--- Data records ---

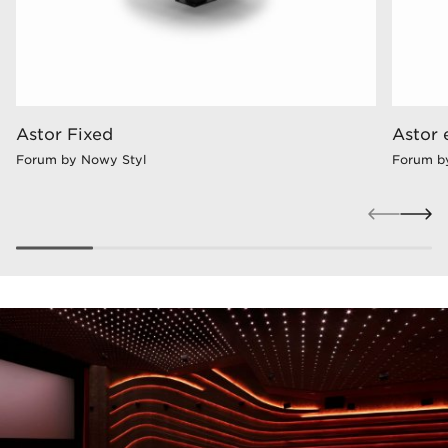
Astor Fixed
Astor 
Forum by Nowy Styl
Forum b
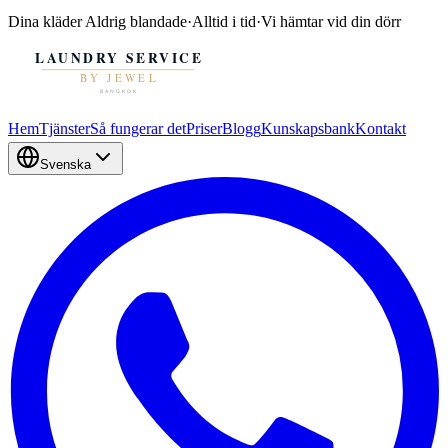
Dina kläder
Aldrig blandade
·
Alltid i tid
·
Vi hämtar vid din dörr
Hem
Tjänster
Så fungerar det
Priser
Blogg
Kunskapsbank
Kontakt
Svenska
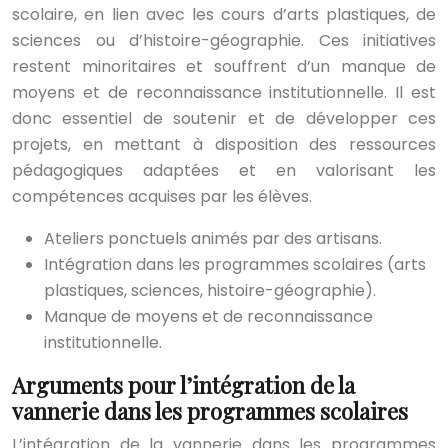
scolaire, en lien avec les cours d’arts plastiques, de
sciences ou d’histoire-géographie. Ces initiatives
restent minoritaires et souffrent d’un manque de
moyens et de reconnaissance institutionnelle. Il est
donc essentiel de soutenir et de développer ces
projets, en mettant à disposition des ressources
pédagogiques adaptées et en valorisant les
compétences acquises par les élèves.
Ateliers ponctuels animés par des artisans.
Intégration dans les programmes scolaires (arts
plastiques, sciences, histoire-géographie).
Manque de moyens et de reconnaissance
institutionnelle.
Arguments pour l’intégration de la
vannerie dans les programmes scolaires
L’intégration de la vannerie dans les programmes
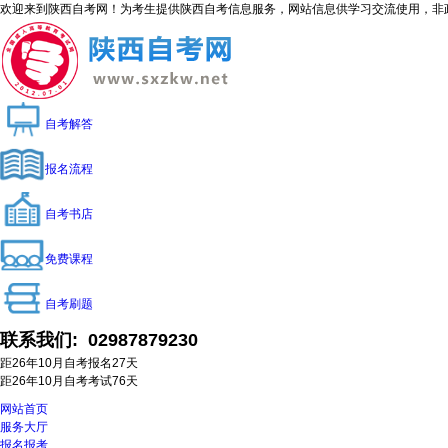
欢迎来到陕西自考网！为考生提供陕西自考信息服务，网站信息供学习交流使用，非政府官方网站
自考解答
报名流程
自考书店
免费课程
自考刷题
联系我们:
02987879230
距26年10月自考报名
27
天
距26年10月自考考试
76
天
网站首页
服务大厅
报名报考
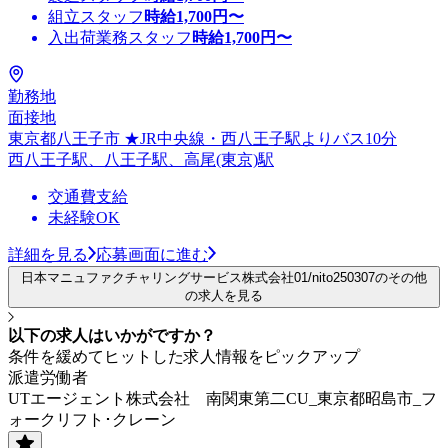
組立スタッフ
時給
1,700
円〜
入出荷業務スタッフ
時給
1,700
円〜
勤務地
面接地
東京都八王子市 ★JR中央線・西八王子駅よりバス10分
西八王子駅、八王子駅、高尾(東京)駅
交通費支給
未経験OK
詳細を見る
応募画面に進む
日本マニュファクチャリングサービス株式会社01/nito250307のその他
の求人を見る
以下の求人はいかがですか？
条件を緩めてヒットした求人情報をピックアップ
派遣労働者
UTエージェント株式会社 南関東第二CU_東京都昭島市_フ
ォークリフト･クレーン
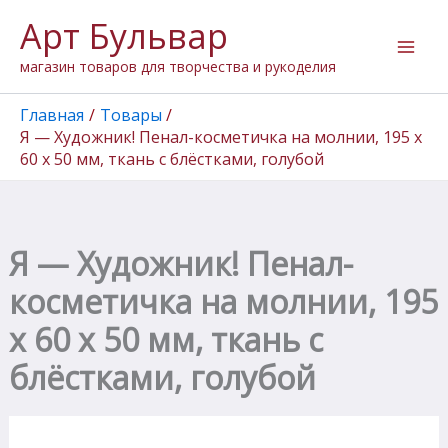
Количество
Перейти
Арт Бульвар
товара
к
Я
содержимому
магазин товаров для творчества и рукоделия
-
Художник!
Пенал-
Главная
Товары
косметичка
Я — Художник! Пенал-косметичка на молнии, 195 х
на
60 х 50 мм, ткань с блёстками, голубой
молнии,
195
х
60
х
Я — Художник! Пенал-
50
мм,
косметичка на молнии, 195
ткань
х 60 х 50 мм, ткань с
с
блёстками,
блёстками, голубой
голубой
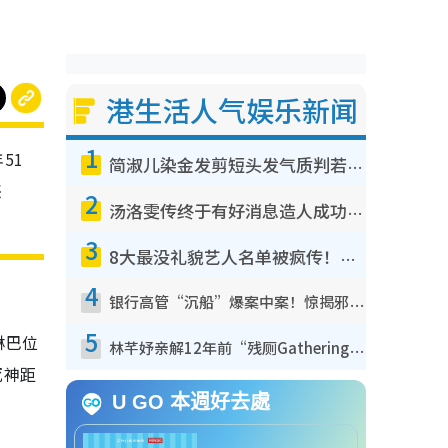
港生活人气娱乐新闻
1
51
简淑儿染金发剪短头发气质判若两人！吓坏老公麦大力都认不出：“你做什么？”
恶
2
汤洛雯传终于有好消息造人成功！两大细节曝孕味极浓引猜测：大肚婆先会咁！
3
8大最没礼貌艺人名单被疯传！网友揭发明星真面目，一致数落这一位是无品天花板？
4
银行高管“沉船”爆案中案！惊揭邪教洗脑操控卖淫被吞600万，幕后黑手讲多错多
5
淋巴位
林芊妤亲解12年前“残厕Gathering”真相！高层解约一句话重创尊严，至今拒返TVB
死神距
U GO 本週好去處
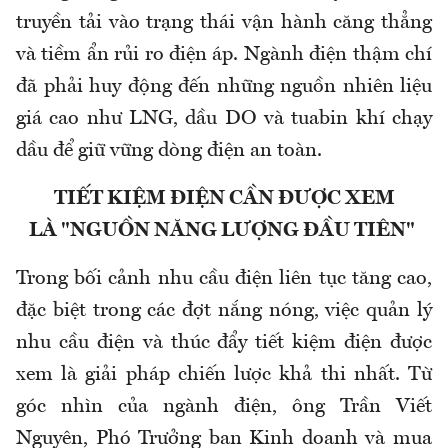
truyền tải vào trạng thái vận hành căng thẳng
và tiềm ẩn rủi ro điện áp. Ngành điện thậm chí
đã phải huy động đến những nguồn nhiên liệu
giá cao như LNG, dầu DO và tuabin khí chạy
dầu để giữ vững dòng điện an toàn.
TIẾT KIỆM ĐIỆN CẦN ĐƯỢC XEM
LÀ "NGUỒN NĂNG LƯỢNG ĐẦU TIÊN"
Trong bối cảnh nhu cầu điện liên tục tăng cao,
đặc biệt trong các đợt nắng nóng, việc quản lý
nhu cầu điện và thúc đẩy tiết kiệm điện được
xem là giải pháp chiến lược khả thi nhất. Từ
góc nhìn của ngành điện, ông Trần Viết
Nguyên, Phó Trưởng ban Kinh doanh và mua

---

Goal of the exercise:
Reproduce the listing above from the line that contains "pédagogiques adaptées et en valorisant les" through its final line, exactly and with nothing added. Omit the images.

Written answer:
pédagogiques adaptées et en valorisant les
compétences acquises par les élèves.
Ateliers ponctuels animés par des artisans.
Intégration dans les programmes scolaires (arts
plastiques, sciences, histoire-géographie).
Manque de moyens et de reconnaissance
institutionnelle.
Arguments pour l’intégration de la
vannerie dans les programmes scolaires
L’intégration de la vannerie dans les programmes
欢迎来到陕西自考网！为考生提供陕西自考信息服务，网站信息供学习交流使用，非政府官方网站
自考解答
报名流程
自考书店
免费课程
自考刷题
联系我们:
02987879230
距26年10月自考报名
27
天
距26年10月自考考试
76
天
网站首页
服务大厅
报名报考
組立スタッフ
時給
1,700
円〜
入出荷業務スタッフ
時給
1,700
円〜
勤務地
面接地
東京都八王子市 ★JR中央線・西八王子駅よりバス10分
西八王子駅、八王子駅、高尾(東京)駅
交通費支給
未経験OK
詳細を見る
応募画面に進む
日本マニュファクチャリングサービス株式会社01/nito250307のその他
の求人を見る
以下の求人はいかがですか？
条件を緩めてヒットした求人情報をピックアップ
派遣労働者
UTエージェント株式会社 南関東第二CU_東京都昭島市_フ
ォークリフト･クレーン
Количество
Перейти
Арт Бульвар
товара
к
Я
содержимому
магазин товаров для творчества и рукоделия
-
Художник!
Пенал-
Главная
Товары
косметичка
Я — Художник! Пенал-косметичка на молнии, 195 х
на
60 х 50 мм, ткань с блёстками, голубой
молнии,
195
х
60
х
Я — Художник! Пенал-
50
мм,
косметичка на молнии, 195
ткань
х 60 х 50 мм, ткань с
с
блёстками,
блёстками, голубой
голубой
港生活人气娱乐新闻
1
51
简淑儿染金发剪短头发气质判若两人！吓坏老公麦大力都认不出：“你做什么？”
恶
2
汤洛雯传终于有好消息造人成功！两大细节曝孕味极浓引猜测：大肚婆先会咁！
3
8大最没礼貌艺人名单被疯传！网友揭发明星真面目，一致数落这一位是无品天花板？
4
银行高管“沉船”爆案中案！惊揭邪教洗脑操控卖淫被吞600万，幕后黑手讲多错多
5
淋巴位
林芊妤亲解12年前“残厕Gathering”真相！高层解约一句话重创尊严，至今拒返TVB
死神距
U GO 本週好去處
truyền tải vào trạng thái vận hành căng thẳng
và tiềm ẩn rủi ro điện áp. Ngành điện thậm chí
đã phải huy động đến những nguồn nhiên liệu
giá cao như LNG, dầu DO và tuabin khí chạy
dầu để giữ vững dòng điện an toàn.
TIẾT KIỆM ĐIỆN CẦN ĐƯỢC XEM
LÀ "NGUỒN NĂNG LƯỢNG ĐẦU TIÊN"
Trong bối cảnh nhu cầu điện liên tục tăng cao,
đặc biệt trong các đợt nắng nóng, việc quản lý
nhu cầu điện và thúc đẩy tiết kiệm điện được
xem là giải pháp chiến lược khả thi nhất. Từ
góc nhìn của ngành điện, ông Trần Viết
Nguyên, Phó Trưởng ban Kinh doanh và mua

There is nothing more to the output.